On the downside, it would also slow the state’s efforts to pay down other long-term obligations.

“It’s using today’s dollars to solve today’s problems,” said House Assistant Minority Leader Josh Tardy, R-Newport. “This is an invitation to the Democratic leadership … to look at solving today’s problems with today’s resources.”

Democratic leaders declined the invitation, calling the plan fiscally irresponsible and a hollow promise designed more to score political points than to address the state’s pressing transportation needs.

“I find it ironic that at the same time we’re imposing financial discipline on ourselves, the Republican proposal … spends money that we don’t have,” Richardson said.

The Republican plan comes in response to a Democratic initiative that has won initial approval in the Senate, but faces an uncertain future in the House.

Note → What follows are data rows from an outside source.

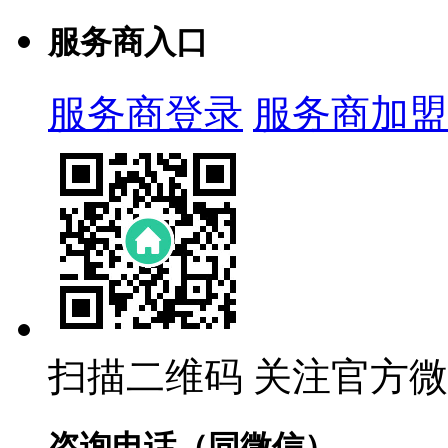
服务商入口
服务商登录
服务商加盟
扫描二维码
关注官方微
咨询电话（同微信）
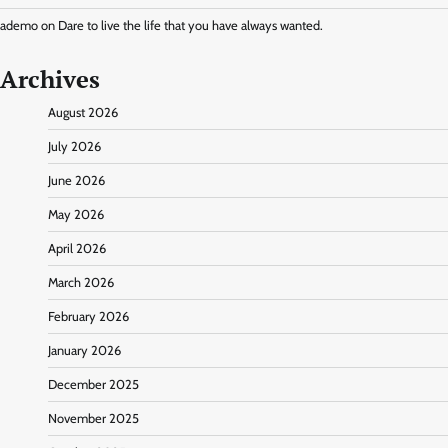
ademo
on
Dare to live the life that you have always wanted.
Archives
August 2026
July 2026
June 2026
May 2026
April 2026
March 2026
February 2026
January 2026
December 2025
November 2025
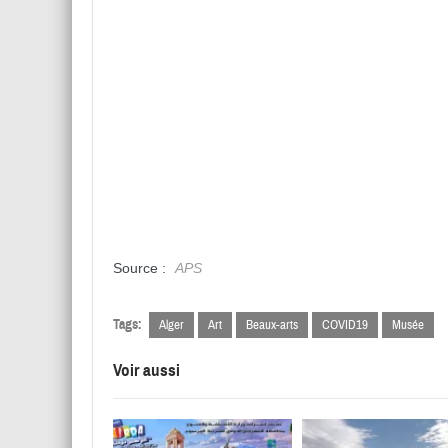
Source :
APS
Tags:
Alger
Art
Beaux-arts
COVID19
Musée
Voir aussi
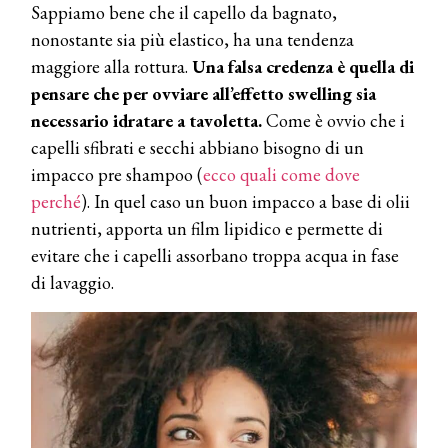
Sappiamo bene che il capello da bagnato,
nonostante sia più elastico, ha una tendenza
maggiore alla rottura.
Una falsa credenza è quella di
pensare che per ovviare all’effetto swelling sia
necessario idratare a tavoletta.
Come è ovvio che i
capelli sfibrati e secchi abbiano bisogno di un
impacco pre shampoo (
ecco quali come dove
perché
). In quel caso un buon impacco a base di olii
nutrienti, apporta un film lipidico e permette di
evitare che i capelli assorbano troppa acqua in fase
di lavaggio.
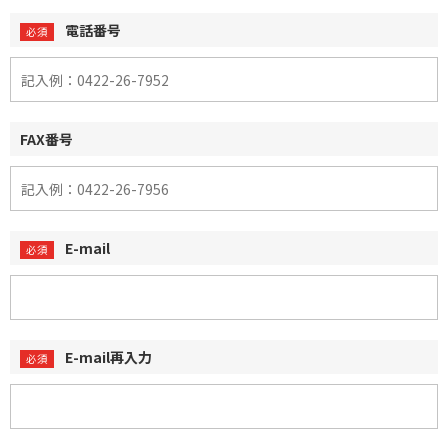
電話番号
FAX番号
E-mail
E-mail再入力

Senate Democrats would send to voters for approval a $60 million transportation bond and eliminate an increase in the fuel tax scheduled to take effect in July, saving motorists less than a penny on the gallon but costing the state nearly $8 million in road money.

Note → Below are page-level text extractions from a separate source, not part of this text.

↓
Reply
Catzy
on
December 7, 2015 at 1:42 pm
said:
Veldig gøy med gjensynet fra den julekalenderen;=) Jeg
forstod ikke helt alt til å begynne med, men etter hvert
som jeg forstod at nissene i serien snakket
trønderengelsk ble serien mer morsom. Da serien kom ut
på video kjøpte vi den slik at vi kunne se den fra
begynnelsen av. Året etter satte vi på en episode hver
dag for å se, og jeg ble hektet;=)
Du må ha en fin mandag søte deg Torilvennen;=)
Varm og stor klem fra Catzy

“There is no need to borrow and dig ourselves deeper in debt when we suddenly have a surplus,” said House Minority Leader David Bowles, R-Sanford.

Rep. Boyd Marley, D-Portland and the House chairman of the Transportation Committee, heartily supports the bond as a way to prop up the state’s teetering roads and bridges.

“The Republicans are making empty promises. They’re saying ‘if,'” Marley said. “We don’t know how much there will actually be. I think it’s just about politics, to make themselves look like they have an alternative plan.”

During negotiations over a supplemental budget earlier this session, the leadership of both parties agreed that no bond package would be sent to voters this year. The concession from Democrats, who generally favor bonding to pay for infrastructure improvements, was one of the keys to the budget passing with nearly unanimous support.

In addition, the budget contained $30 million for transportation, half of which is set to come from the General Fund.

Leaders on both sides of the aisle, save Assistant Senate Majority Leader Kenneth Gagnon, D-Waterville, agree that the Senate Democratic plan breaks the deal. It passed in the Senate without the support of Senate President Beth Edmonds or other Democratic leaders and only with the help of two Republican defectors.

In the House, Richardson and Majority Leader Glenn Cummings, D-Portland, say they won’t support the bonds and will work for their defeat because they gave their word as part of budget negotiations.

If the members in this body vote as they have before, Richardson said, the bonds are not going to pass.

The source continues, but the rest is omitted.